Prompt
Please write out, exactly as they appear, the line containing "telefonica dalle 09:00" and every line after it to the end of the records, and nothing more.

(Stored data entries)
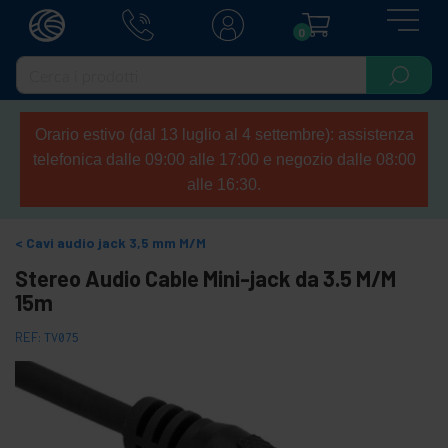
0
Orario estivo (dal 13 luglio al 4 settembre): assistenza
telefonica dalle 09:00 alle 17:00 e negozio dalle 08:00
alle 16:30.
Cavi audio jack 3,5 mm M/M
Stereo Audio Cable Mini-jack da 3.5 M/M
15m
REF:
TV075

Response to the task
telefonica dalle 09:00 alle 17:00 e negozio dalle 08:00
alle 16:30.
Cavi audio jack 3,5 mm M/M
Stereo Audio Cable Mini-jack da 3.5 M/M
15m
REF:
TV075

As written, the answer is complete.